- [Exercise requirements] List the lines of this listing that hold the word "Приложения".

- [Provided records]
========================================================================
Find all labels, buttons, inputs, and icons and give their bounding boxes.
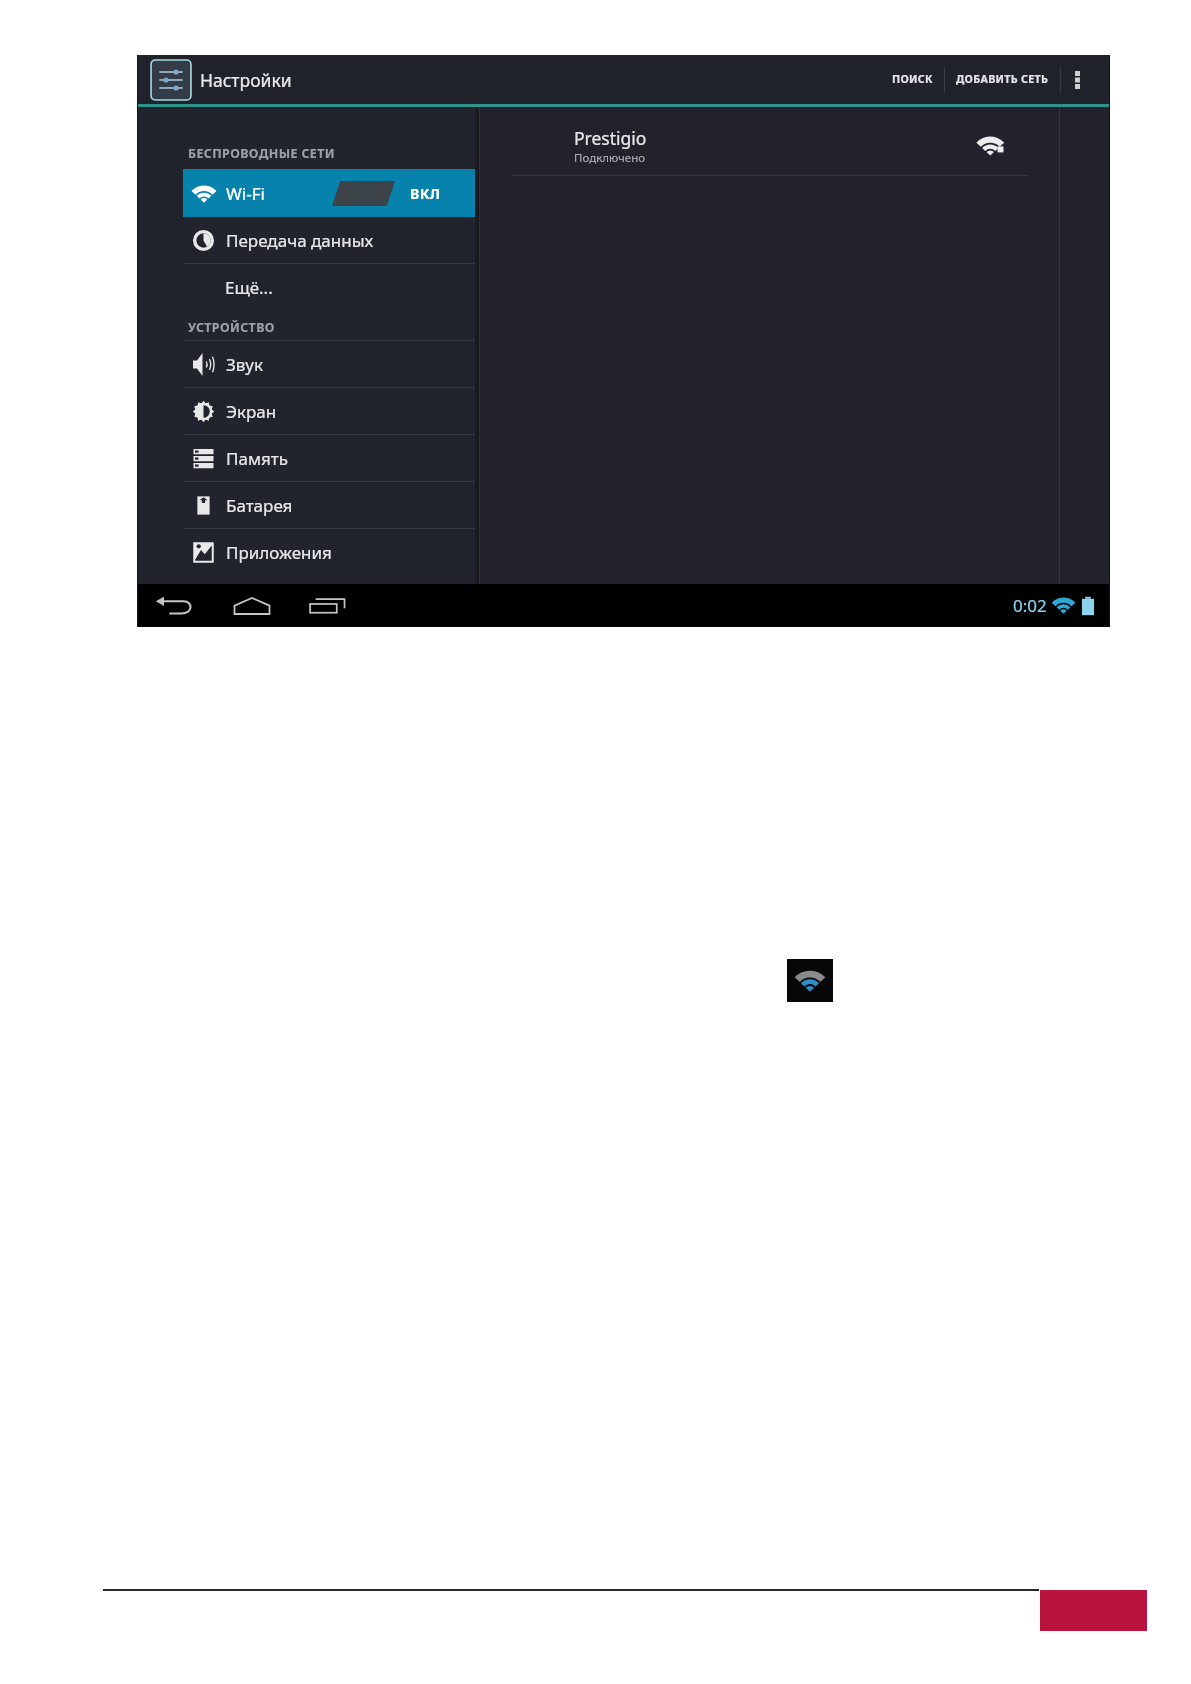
- staticText: 0:02: [1013, 594, 1047, 617]
- button[interactable]: Приложения: [137, 529, 475, 575]
- staticText: Ещё...: [225, 276, 273, 299]
- button[interactable]: ДОБАВИТЬ СЕТЬ: [945, 55, 1060, 104]
- staticText: Приложения: [226, 541, 332, 564]
- staticText: ВКЛ: [410, 184, 441, 203]
- button[interactable]: Память: [137, 435, 475, 481]
- staticText: Память: [226, 447, 288, 470]
- button[interactable]: Home: [229, 584, 274, 627]
- button[interactable]: Settings: [150, 59, 192, 101]
- staticText: Экран: [226, 400, 277, 423]
- staticText: БЕСПРОВОДНЫЕ СЕТИ: [188, 145, 335, 162]
- button[interactable]: Prestigio: [480, 121, 1058, 171]
- button[interactable]: Wi-Fi: [137, 169, 475, 217]
- button[interactable]: Back: [153, 584, 198, 627]
- staticText: ПОИСК: [892, 72, 933, 87]
- staticText: Настройки: [200, 68, 292, 92]
- staticText: Wi-Fi: [226, 182, 265, 205]
- button[interactable]: More options: [1061, 55, 1094, 104]
- button[interactable]: Recent apps: [305, 584, 350, 627]
- staticText: Подключено: [574, 150, 646, 166]
- button[interactable]: Передача данных: [137, 217, 475, 263]
- staticText: Батарея: [226, 494, 293, 517]
- staticText: УСТРОЙСТВО: [188, 319, 275, 336]
- staticText: Prestigio: [574, 126, 647, 150]
- button[interactable]: Батарея: [137, 482, 475, 528]
- button[interactable]: Экран: [137, 388, 475, 434]
- staticText: ДОБАВИТЬ СЕТЬ: [956, 72, 1049, 87]
- button[interactable]: ПОИСК: [881, 55, 944, 104]
- button[interactable]: Звук: [137, 341, 475, 387]
- staticText: Звук: [226, 353, 263, 376]
- staticText: Передача данных: [226, 229, 374, 252]
- button[interactable]: Ещё...: [137, 264, 475, 311]
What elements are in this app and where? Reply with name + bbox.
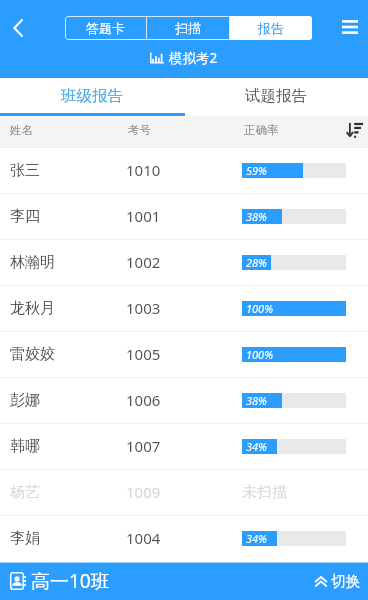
staticText: 34% (246, 439, 267, 454)
button[interactable]: 模拟考2 (150, 49, 218, 67)
button[interactable]: 高一10班 (10, 568, 110, 594)
button[interactable]: 杨艺 (0, 469, 368, 515)
button[interactable]: 林瀚明 (0, 239, 368, 285)
staticText: 林瀚明 (10, 253, 55, 272)
button[interactable]: 彭娜 (0, 377, 368, 423)
staticText: 班级报告 (61, 86, 123, 106)
staticText: 彭娜 (10, 391, 40, 410)
button[interactable]: 李娟 (0, 515, 368, 561)
staticText: 姓名 (10, 123, 33, 137)
staticText: 100% (246, 301, 273, 316)
staticText: 龙秋月 (10, 299, 55, 318)
button[interactable]: Back (2, 12, 34, 44)
button[interactable]: Menu (334, 11, 366, 43)
staticText: 雷姣姣 (10, 345, 55, 364)
staticText: 考号 (128, 123, 151, 137)
staticText: 高一10班 (31, 568, 110, 594)
staticText: 报告 (258, 20, 284, 36)
button[interactable]: 韩哪 (0, 423, 368, 469)
button[interactable]: 答题卡 (65, 16, 146, 40)
staticText: 杨艺 (10, 483, 40, 502)
staticText: 试题报告 (245, 86, 307, 106)
button[interactable]: 报告 (230, 16, 312, 40)
staticText: 1005 (126, 344, 161, 364)
staticText: 扫描 (175, 20, 201, 36)
button[interactable]: 切换 (315, 572, 360, 590)
staticText: 正确率 (244, 123, 279, 137)
staticText: 34% (246, 531, 267, 546)
staticText: 100% (246, 347, 273, 362)
button[interactable]: 试题报告 (184, 78, 368, 116)
button[interactable]: 扫描 (147, 16, 229, 40)
button[interactable]: 张三 (0, 147, 368, 193)
staticText: 韩哪 (10, 437, 40, 456)
staticText: 38% (246, 209, 267, 224)
staticText: 38% (246, 393, 267, 408)
staticText: 李四 (10, 207, 40, 226)
staticText: 李娟 (10, 529, 40, 548)
staticText: 1009 (126, 482, 161, 502)
staticText: 1006 (126, 390, 161, 410)
staticText: 1002 (126, 252, 161, 272)
staticText: 答题卡 (86, 20, 125, 36)
staticText: 1003 (126, 298, 161, 318)
staticText: 模拟考2 (169, 49, 218, 67)
staticText: 1010 (126, 160, 161, 180)
staticText: 未扫描 (242, 483, 287, 502)
staticText: 1001 (126, 206, 161, 226)
button[interactable]: 龙秋月 (0, 285, 368, 331)
staticText: 59% (246, 163, 267, 178)
staticText: 1007 (126, 436, 161, 456)
button[interactable]: 班级报告 (0, 78, 184, 116)
staticText: 28% (246, 255, 267, 270)
button[interactable]: 雷姣姣 (0, 331, 368, 377)
staticText: 1004 (126, 528, 161, 548)
button[interactable]: 李四 (0, 193, 368, 239)
staticText: 张三 (10, 161, 40, 180)
button[interactable]: Sort (340, 114, 368, 145)
staticText: 切换 (331, 572, 360, 590)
========================================================================
- [Solution to this problem]
- button[interactable]: Приложения: [137, 529, 475, 575]
- staticText: Приложения: [226, 541, 332, 564]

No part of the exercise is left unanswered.